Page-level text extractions
=== Section Start ===

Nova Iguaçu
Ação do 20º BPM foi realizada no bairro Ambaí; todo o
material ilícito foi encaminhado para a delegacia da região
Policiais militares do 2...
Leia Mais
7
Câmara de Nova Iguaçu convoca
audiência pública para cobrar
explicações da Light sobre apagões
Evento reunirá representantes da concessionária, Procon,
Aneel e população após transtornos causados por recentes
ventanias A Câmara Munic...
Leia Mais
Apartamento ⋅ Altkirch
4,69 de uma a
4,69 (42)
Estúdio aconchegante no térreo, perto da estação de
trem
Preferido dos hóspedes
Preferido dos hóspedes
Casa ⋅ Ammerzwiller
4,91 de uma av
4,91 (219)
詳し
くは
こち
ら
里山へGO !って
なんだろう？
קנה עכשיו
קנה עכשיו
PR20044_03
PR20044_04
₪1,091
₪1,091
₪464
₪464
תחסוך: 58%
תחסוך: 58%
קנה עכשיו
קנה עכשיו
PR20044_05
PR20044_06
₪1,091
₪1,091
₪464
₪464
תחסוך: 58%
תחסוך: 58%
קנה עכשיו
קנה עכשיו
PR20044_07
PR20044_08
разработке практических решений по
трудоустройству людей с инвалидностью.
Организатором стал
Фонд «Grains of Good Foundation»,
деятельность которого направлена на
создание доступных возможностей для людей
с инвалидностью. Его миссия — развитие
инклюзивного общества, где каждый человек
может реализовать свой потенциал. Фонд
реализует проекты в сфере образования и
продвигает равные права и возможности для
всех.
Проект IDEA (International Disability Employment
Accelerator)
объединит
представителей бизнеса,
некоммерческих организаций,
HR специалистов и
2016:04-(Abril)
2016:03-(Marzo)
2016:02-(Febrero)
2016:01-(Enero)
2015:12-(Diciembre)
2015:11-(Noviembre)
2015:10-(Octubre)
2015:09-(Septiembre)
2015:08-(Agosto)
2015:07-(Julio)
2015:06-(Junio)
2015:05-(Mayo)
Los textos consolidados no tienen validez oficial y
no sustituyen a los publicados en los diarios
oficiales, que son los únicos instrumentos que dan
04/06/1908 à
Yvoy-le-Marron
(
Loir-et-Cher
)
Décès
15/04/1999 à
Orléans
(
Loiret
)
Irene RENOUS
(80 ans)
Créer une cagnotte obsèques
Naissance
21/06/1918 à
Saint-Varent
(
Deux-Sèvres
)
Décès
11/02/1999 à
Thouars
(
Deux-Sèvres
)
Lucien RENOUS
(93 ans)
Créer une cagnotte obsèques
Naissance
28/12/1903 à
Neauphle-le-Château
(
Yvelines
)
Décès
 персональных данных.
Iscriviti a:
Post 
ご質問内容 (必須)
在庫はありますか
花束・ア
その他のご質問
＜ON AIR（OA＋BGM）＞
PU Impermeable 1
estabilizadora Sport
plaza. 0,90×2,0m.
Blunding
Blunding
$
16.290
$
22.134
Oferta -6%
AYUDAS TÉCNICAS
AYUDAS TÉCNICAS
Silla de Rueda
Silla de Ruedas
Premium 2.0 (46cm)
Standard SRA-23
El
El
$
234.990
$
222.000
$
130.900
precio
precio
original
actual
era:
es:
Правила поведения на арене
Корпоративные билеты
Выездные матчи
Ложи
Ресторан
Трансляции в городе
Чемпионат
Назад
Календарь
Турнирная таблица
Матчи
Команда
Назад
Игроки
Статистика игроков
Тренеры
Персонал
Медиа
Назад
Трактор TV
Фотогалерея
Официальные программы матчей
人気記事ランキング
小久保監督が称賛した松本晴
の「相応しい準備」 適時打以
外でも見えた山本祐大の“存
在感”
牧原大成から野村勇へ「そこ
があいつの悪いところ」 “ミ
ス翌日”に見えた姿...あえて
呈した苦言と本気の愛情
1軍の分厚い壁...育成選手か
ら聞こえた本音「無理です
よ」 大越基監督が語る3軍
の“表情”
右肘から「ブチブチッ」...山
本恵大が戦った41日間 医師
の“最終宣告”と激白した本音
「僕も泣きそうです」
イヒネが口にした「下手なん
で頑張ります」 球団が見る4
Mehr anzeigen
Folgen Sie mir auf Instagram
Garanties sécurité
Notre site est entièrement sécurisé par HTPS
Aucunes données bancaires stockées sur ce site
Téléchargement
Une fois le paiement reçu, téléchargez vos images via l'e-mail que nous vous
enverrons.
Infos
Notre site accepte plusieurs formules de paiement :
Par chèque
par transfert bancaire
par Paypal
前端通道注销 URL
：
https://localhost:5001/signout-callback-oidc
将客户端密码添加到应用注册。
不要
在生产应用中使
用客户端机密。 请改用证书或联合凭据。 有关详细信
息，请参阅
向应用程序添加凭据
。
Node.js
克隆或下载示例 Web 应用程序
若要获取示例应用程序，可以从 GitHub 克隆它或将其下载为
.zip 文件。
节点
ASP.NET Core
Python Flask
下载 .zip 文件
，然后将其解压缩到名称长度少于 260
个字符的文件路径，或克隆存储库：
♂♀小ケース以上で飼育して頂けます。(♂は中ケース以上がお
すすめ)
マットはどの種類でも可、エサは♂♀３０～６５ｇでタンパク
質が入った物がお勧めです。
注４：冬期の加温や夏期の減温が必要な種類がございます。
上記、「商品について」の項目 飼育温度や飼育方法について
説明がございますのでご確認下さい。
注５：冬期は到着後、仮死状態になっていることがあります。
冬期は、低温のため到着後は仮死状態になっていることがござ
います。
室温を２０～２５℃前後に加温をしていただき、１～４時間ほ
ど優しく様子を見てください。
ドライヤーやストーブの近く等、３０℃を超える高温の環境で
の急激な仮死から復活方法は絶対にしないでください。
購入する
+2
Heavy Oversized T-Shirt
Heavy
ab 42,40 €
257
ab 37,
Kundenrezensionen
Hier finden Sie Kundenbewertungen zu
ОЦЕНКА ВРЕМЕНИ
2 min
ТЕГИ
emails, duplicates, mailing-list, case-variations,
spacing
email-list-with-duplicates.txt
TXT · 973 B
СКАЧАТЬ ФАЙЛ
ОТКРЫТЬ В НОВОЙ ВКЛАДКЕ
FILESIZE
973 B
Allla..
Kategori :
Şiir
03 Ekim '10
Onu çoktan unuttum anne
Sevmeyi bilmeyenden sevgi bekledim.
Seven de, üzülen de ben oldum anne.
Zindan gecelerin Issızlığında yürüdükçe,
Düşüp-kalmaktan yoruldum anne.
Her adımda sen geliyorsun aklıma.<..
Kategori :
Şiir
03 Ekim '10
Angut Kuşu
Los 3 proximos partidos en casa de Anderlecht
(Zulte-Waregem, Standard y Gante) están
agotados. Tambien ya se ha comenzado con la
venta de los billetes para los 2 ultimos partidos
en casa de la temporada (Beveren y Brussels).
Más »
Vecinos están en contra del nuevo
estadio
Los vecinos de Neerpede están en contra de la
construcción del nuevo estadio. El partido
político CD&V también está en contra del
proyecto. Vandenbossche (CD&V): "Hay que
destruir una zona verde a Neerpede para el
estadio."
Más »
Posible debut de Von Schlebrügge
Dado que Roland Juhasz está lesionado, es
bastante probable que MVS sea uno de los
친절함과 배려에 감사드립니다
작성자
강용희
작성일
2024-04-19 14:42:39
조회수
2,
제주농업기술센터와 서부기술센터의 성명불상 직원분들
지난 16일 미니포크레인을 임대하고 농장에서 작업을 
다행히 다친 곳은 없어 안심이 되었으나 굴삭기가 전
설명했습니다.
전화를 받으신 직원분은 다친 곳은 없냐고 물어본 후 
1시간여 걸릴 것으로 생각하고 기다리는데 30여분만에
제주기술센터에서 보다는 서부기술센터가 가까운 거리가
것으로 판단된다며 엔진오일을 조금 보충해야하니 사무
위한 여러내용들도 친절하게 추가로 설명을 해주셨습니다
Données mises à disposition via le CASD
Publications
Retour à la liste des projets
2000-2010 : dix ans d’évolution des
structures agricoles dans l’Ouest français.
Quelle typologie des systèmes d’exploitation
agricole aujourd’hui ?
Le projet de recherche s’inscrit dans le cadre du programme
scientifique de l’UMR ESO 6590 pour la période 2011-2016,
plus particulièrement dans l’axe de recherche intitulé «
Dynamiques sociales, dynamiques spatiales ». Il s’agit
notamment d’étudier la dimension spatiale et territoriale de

=== Section End ===

- **INSTRUCTIONS FOR THE TASK**
Give again, word for word, every line from the one holding "en casa de la temporada (Beveren y Brussels)." to the end of the data.

- **RESULT OF THE TASK**
en casa de la temporada (Beveren y Brussels).
Más »
Vecinos están en contra del nuevo
estadio
Los vecinos de Neerpede están en contra de la
construcción del nuevo estadio. El partido
político CD&V también está en contra del
proyecto. Vandenbossche (CD&V): "Hay que
destruir una zona verde a Neerpede para el
estadio."
Más »
Posible debut de Von Schlebrügge
Dado que Roland Juhasz está lesionado, es
bastante probable que MVS sea uno de los
친절함과 배려에 감사드립니다
작성자
강용희
작성일
2024-04-19 14:42:39
조회수
2,
제주농업기술센터와 서부기술센터의 성명불상 직원분들
지난 16일 미니포크레인을 임대하고 농장에서 작업을 
다행히 다친 곳은 없어 안심이 되었으나 굴삭기가 전
설명했습니다.
전화를 받으신 직원분은 다친 곳은 없냐고 물어본 후 
1시간여 걸릴 것으로 생각하고 기다리는데 30여분만에
제주기술센터에서 보다는 서부기술센터가 가까운 거리가
것으로 판단된다며 엔진오일을 조금 보충해야하니 사무
위한 여러내용들도 친절하게 추가로 설명을 해주셨습니다
Données mises à disposition via le CASD
Publications
Retour à la liste des projets
2000-2010 : dix ans d’évolution des
structures agricoles dans l’Ouest français.
Quelle typologie des systèmes d’exploitation
agricole aujourd’hui ?
Le projet de recherche s’inscrit dans le cadre du programme
scientifique de l’UMR ESO 6590 pour la période 2011-2016,
plus particulièrement dans l’axe de recherche intitulé «
Dynamiques sociales, dynamiques spatiales ». Il s’agit
notamment d’étudier la dimension spatiale et territoriale de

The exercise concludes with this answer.